Tem gente esquisita no mundo. O agente secreto Ethan Hunt, por exemplo, durante as férias adora ficar dependurado em paredões, sem nenhum apetrecho de alpinista, a centenas de metros de altura, contemplando o abismo. É assim que Hunt – papel do cada vez mais surpreendente Tom Cruise – aparece numa das primeiras cenas de M:i – 2 missão: impossível – 2 (Mission: impossible 2, Estados Unidos, 2000), cartaz nacional na sexta-feira 23. Logo em seguida, ele receberá uma mensagem o informando de sua próxima missão, ditada por Anthony Hopkins em participação especial. Esta é a segunda vez que Cruise interpreta o semi-inocente agente nascido no seriado televisivo, cuja estréia nos Estados Unidos aconteceu em 1966. À época, as histórias criadas por Bruce Geller, entre outras peculiaridades traziam, como chamariz armadilhas teatrais, elaboradas com a deliciosa intenção de confundir as pessoas. Além das tramas intrincadas, as ordens eram executadas por uma equipe, nunca por um herói individual – característica curiosa, num período em que James Bond ditava as regras, vivido pelo escocês Sean Connery.

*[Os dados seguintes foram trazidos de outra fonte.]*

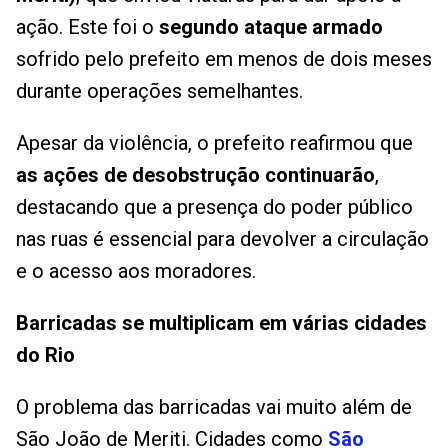
ação. Este foi o
segundo ataque armado
sofrido pelo prefeito em menos de dois meses
durante operações semelhantes.
Apesar da violência, o prefeito reafirmou que
as ações de desobstrução continuarão
,
destacando que a presença do poder público
nas ruas é essencial para devolver a circulação
e o acesso aos moradores.
Barricadas se multiplicam em várias cidades
do Rio
O problema das barricadas vai muito além de
São João de Meriti. Cidades como
São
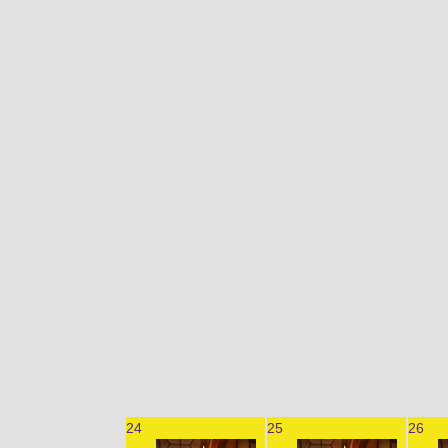
24
25
26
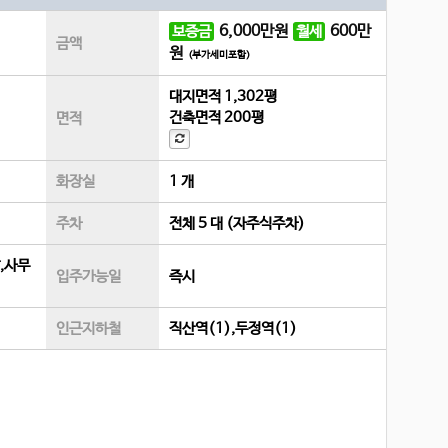
6,000
만원
600
만
보증금
월세
금액
원
(부가세미포함)
대지면적
1,302평
건축면적
200평
면적
화장실
1 개
주차
전체 5 대 (자주식주차)
당,사무
입주가능일
즉시
인근지하철
직산역(1),두정역(1)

Trinta anos mais tarde, quando Cruise, na pele de protagonista e produtor, conseguiu levar a série às telas, os parâmetros de Geller acabaram sendo alterados. Mas ainda mantinham esboçadas encenações mirabolantes no filme dirigido por Brian De Palma. Um equívoco maior, contudo, distanciava a fita da ação nervosa do seriado de tevê. Os companheiros de Hunt iam sendo eliminados um a um, perdendo assim a característica principal do trabalho em grupo da série televisiva. Na sequência que estreou em fim de maio nos Estados Unidos – com uma bilheteria de US$ 70 milhões no primeiro final de semana –, Cruise, que repete a condição de produtor, radicalizou ainda mais. Além das ações solitárias, fez com que seu personagem se apaixonasse pela bela Nyah Hall – interpretada pela atriz Thandie Newton, nascida em Zâmbia –, uma ladra sofisticada como uma Grace Kelly étnica e atlética.

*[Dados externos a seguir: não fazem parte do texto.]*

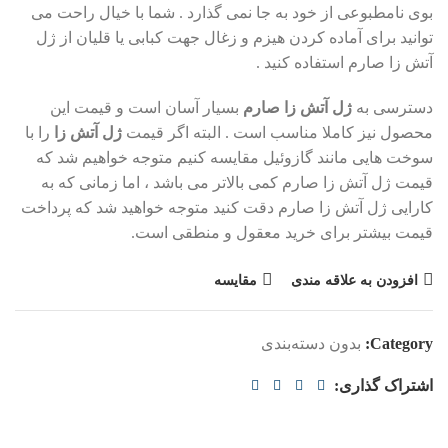
بوی نامطبوعی از خود به جا نمی گذارد . شما با خیال راحت می
توانید برای آماده کردن هیزم و زغال جهت کبابی یا قلیان از ژل
آتش زا صارم استفاده کنید .
دسترسی به
ژل آتش زا صارم
بسیار آسان است و قیمت این
محصول نیز کاملا مناسب است . البته اگر قیمت
ژل آتش زا
را با
سوخت هایی مانند گازوئیل مقایسه کنیم متوجه خواهیم شد که
قیمت ژل آتش زا صارم کمی بالاتر می باشد ، اما زمانی که به
کارایی ژل آتش زا صارم دقت کنید متوجه خواهید شد که پرداخت
قیمت بیشتر برای خرید معقول و منطقی است.
افزودن به علاقه مندی
مقایسه
Category:
بدون دسته‌بندی
اشتراک گذاری:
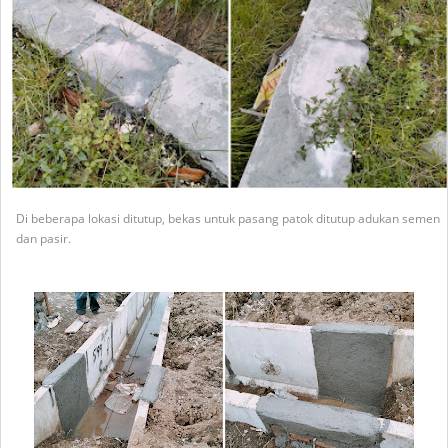
Di beberapa lokasi ditutup, bekas untuk pasang patok ditutup adukan semen
dan pasir.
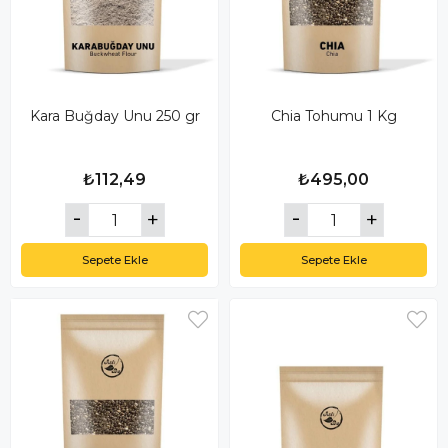
Kara Buğday Unu 250 gr
Chia Tohumu 1 Kg
₺112,49
₺495,00
Sepete Ekle
Sepete Ekle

Foto:Jasin Boland/Paramount/
Divulgação
Thandie e Scott: heroína étnica como chamariz para capturar o antigo namorado vilão

Nada original – Mas, como sempre, há um porém. Nyah tem no currículo um caso complicado com o vilão Sean Ambrose (Dougray Scott), ex-agente e velho conhecido de Hunt. Em outras palavras, nas mãos de Cruise e do diretor John Woo, Missão: impossível – 2 perdeu a originalidade e credibilidade, já que nas histórias originais nunca houve romances. Algo decepcionante, pois o ator se encontra no auge da carreira e Woo, um chinês de Hong Kong, é considerado o homem que fez Hollywood repensar os filmes de aventura graças a trabalhos espetaculares como O alvo, Face a face e A última ameaça.

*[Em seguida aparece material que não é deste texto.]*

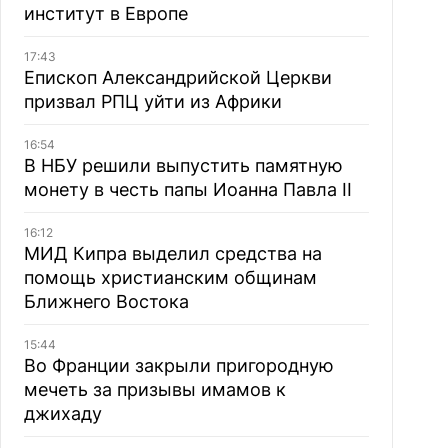
институт в Европе
17:43
Епископ Александрийской Церкви
призвал РПЦ уйти из Африки
16:54
В НБУ решили выпустить памятную
монету в честь папы Иоанна Павла II
16:12
МИД Кипра выделил средства на
помощь христианским общинам
Ближнего Востока
15:44
Во Франции закрыли пригородную
мечеть за призывы имамов к
джихаду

Num movimento inédito, o roteirista Robert Towne – do cultuado Chinatown, de Roman Polanski – começou a escrever a história de Missão: impossível – 2 com algumas cenas de ação já em pré-produção. São momentos de grande tensão, só que ligados por enormes sequências nas quais não acontece absolutamente nada. Erro no mínimo constrangedor para um filme orçado em US$ 125 milhões. Em enredos do gênero, geralmente também há uma ameaça em escala mundial. Até a metade do filme, porém, não se sabe o que abalará a humanidade. Lá pelas tantas, fica-se sabendo que o perigo iminente é um vírus mutante da gripe. Muito pouco para o espectador enrijecer os músculos. No entanto, quando na tela explodem as sequências mais excitantes, há momentos de recompensa diante da química Woo-Cruise. Basta citar a abertura, quando o agora mais musculoso Tom Cruise briga contra o despenhadeiro. Ou durante perseguições alucinadas, com tiroteios em câmera lenta, minuciosamente coreografados, dando uma ótima oportunidade para o marido de Nicole Kidman mostrar sua ótima forma física.
Os fãs de John Woo também são brindados com dois de seus truques mais recorrentes: troca de identidade mediante a utilização de máscaras de borracha e o enfrentamento olho no olho entre herói e vilão. No caso, em vez de armas, o vilão Ambrose e Hunt se atiram um contra o outro em motos Triumph, à toda velocidade. Todo este esforço é justificável dentro de um filme que tem como missão impossível suplantar os mais de US$ 400 milhões arrecadados pelo primeiro episódio. Seja como for, Tom Cruise já acena com a possibilidade de um terceiro episódio, assim que terminar o filme de ficção científica Minority report, que Steven Spielberg começa a rodar em 2001. Espera-se que ele recupere o bom senso e devolva o charme da série televisiva, até hoje insuplantável.